Mr Trump is repeatedly insisted Many economists disagree and say that foreign companies will foot the bill and effectively absorb the additional costs of exporting to the U.S. market imposed by the president’s tariffs. Effectively a tax on American consumers.
A survey released last week by the National Retail Federation found that if a 60% blanket tariff were imposed on Chinese goods, U.S. consumers would be more willing to pay more for everything from clothing and toys to appliances and travel goods. This could mean a loss of between $46 billion and $78 billion in purchasing power per year. .
“Retailers rely heavily on imported products and manufactured parts to offer customers a variety of products at affordable prices,” said Jonathan Gold, vice president of supply chain and customs policy at NRF. . “Tariffs are taxes paid by U.S. importers, not by foreign countries or exporters. These taxes ultimately come out of consumers’ pockets through higher prices.”
That said, despite President Trump’s previous anti-China rhetoric, it remains unclear how quickly the administration will actually move to impose comprehensive tariffs, and some economists believe that the next president We suspect that China plans to use this threat, at least initially, as a cudgel to negotiate more favorable trade terms with the Chinese government. President Trump may also choose to phase in tariffs to delay their full impact on China’s economy.
Will China attack Taiwan? Will Trump come to the rescue?
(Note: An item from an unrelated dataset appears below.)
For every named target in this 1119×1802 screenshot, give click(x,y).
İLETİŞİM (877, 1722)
President Trump’s return to the White House may also lead to China further increasing its interests with Taiwan. Taiwan is a democratically ruled island of 23 million people located just off China’s east coast that China considers a renegade province. President Xi Jinping has vowed to return Taiwan to Chinese government control, even by force if necessary.
Since the US government enacted the Taiwan Relations Act in 1979, the US has made strategic efforts to assist in the defense of Taiwan in the event of some kind of invasion, including selling arms to the Taiwanese government.
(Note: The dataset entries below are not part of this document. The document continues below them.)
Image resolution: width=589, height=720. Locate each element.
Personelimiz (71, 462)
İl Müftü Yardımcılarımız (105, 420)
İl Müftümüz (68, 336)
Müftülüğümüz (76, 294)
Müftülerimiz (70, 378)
However, what is open to interpretation and intentionally left vague in U.S. law is whether the U.S. government is obligated to use U.S. military power to directly defend Taiwan if it is attacked. It is.
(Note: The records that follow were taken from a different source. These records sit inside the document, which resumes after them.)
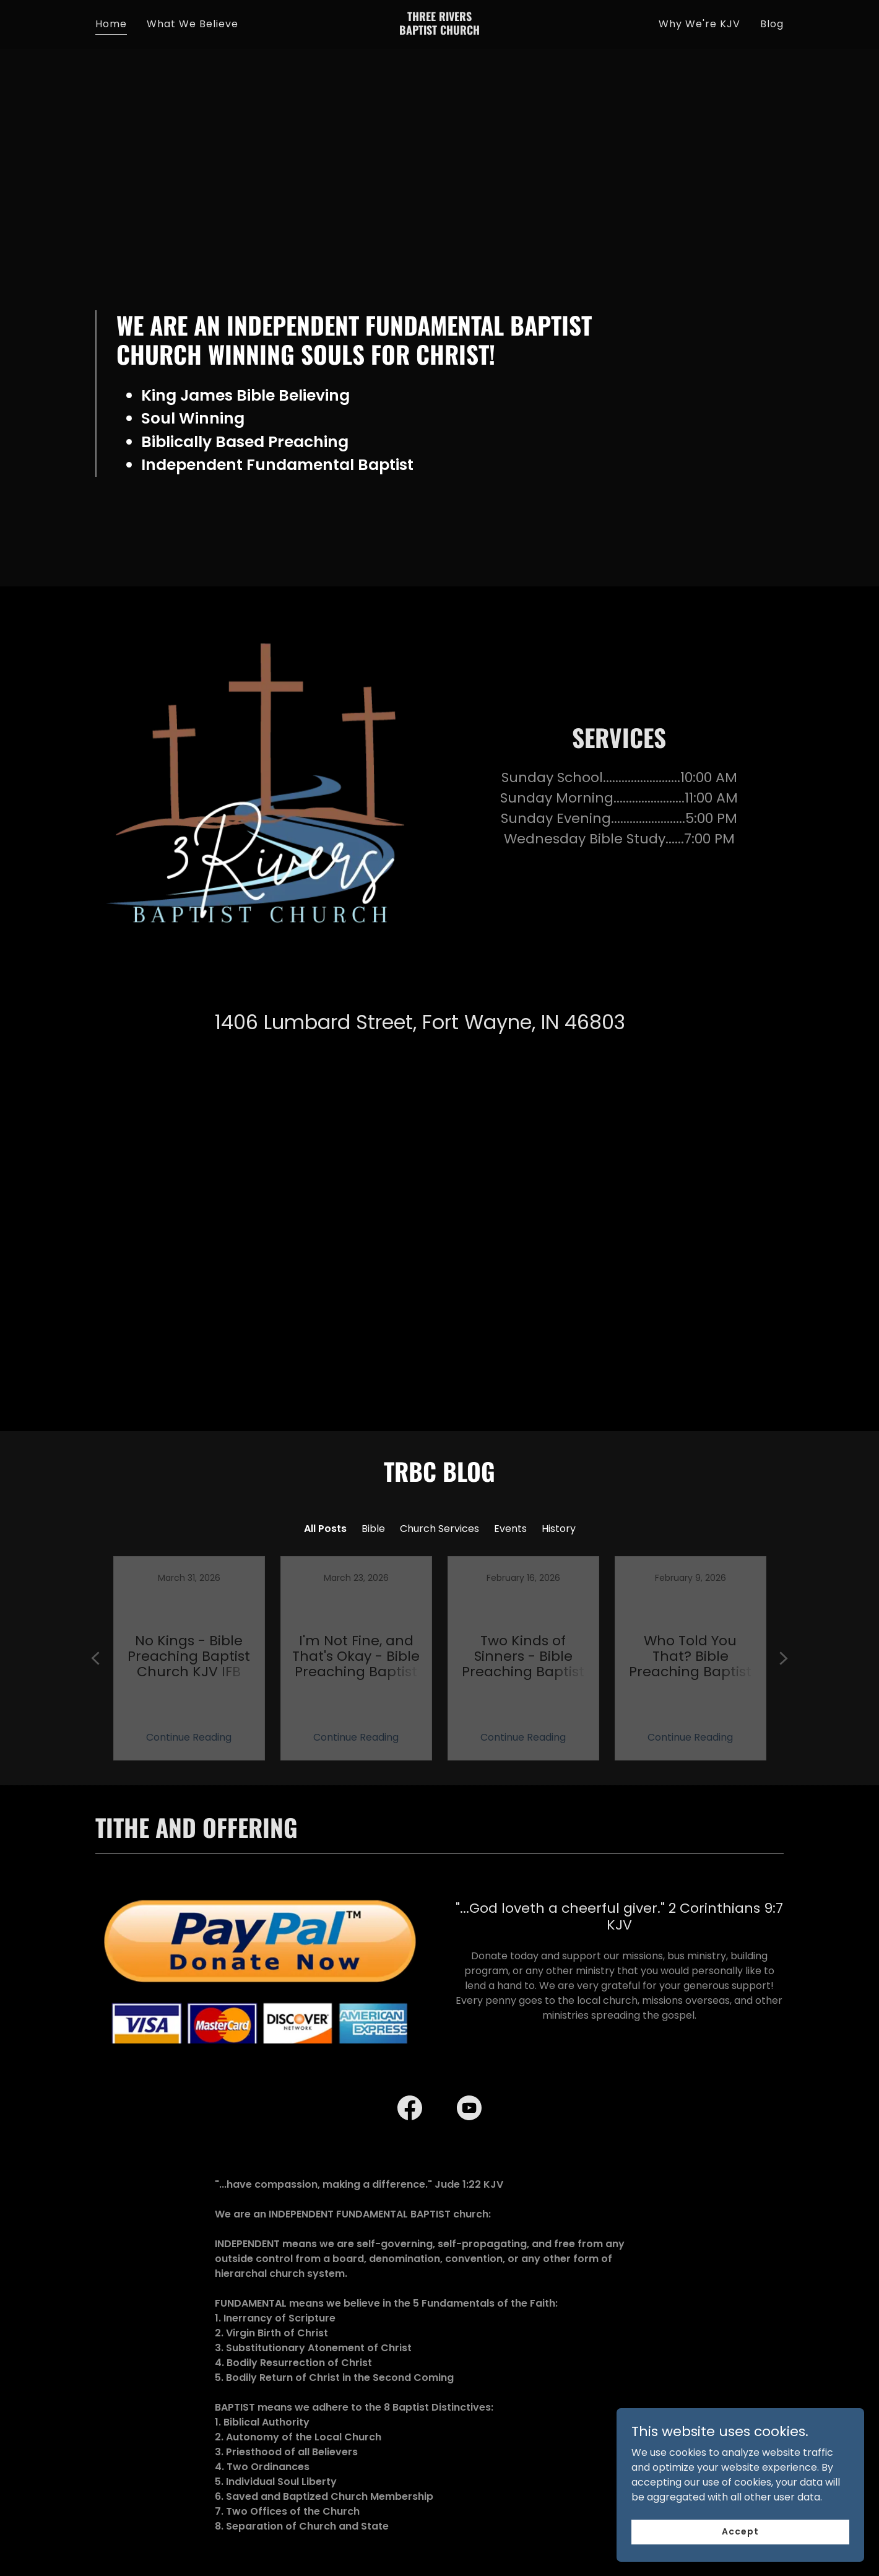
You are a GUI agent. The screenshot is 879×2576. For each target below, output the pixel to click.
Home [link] (111, 24)
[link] (440, 31)
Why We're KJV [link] (699, 24)
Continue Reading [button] (189, 1702)
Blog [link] (772, 24)
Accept (740, 2531)
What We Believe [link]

President Biden said during his first term that the U.S. government would do so, breaking a long-standing policy of “strategic ambiguity” that President Biden later reinstated.
“Sovereignty over Taiwan is an insurmountable line within an insurmountable line,” Wang told CBS News. “In his presidential campaign speech, Trump made it clear that he was unlikely to send troops to defend Taiwan.”
“I believe that China will not invade Taiwan in the near future,” Wang added, noting that China “has many problems that need to be resolved domestically.”
If China were to invade Taiwan, the effects would be felt all over the world.
“If that happens, the global economy will suffer a devastating blow,” Chen said. “I hope that doesn’t happen. So perhaps now, given the challenges in China’s economy, the leadership is saying that without a stable economy, all global geopolitical ambitions are They’re realizing that they don’t have an economic base.”
Alain Sherter contributed to this report.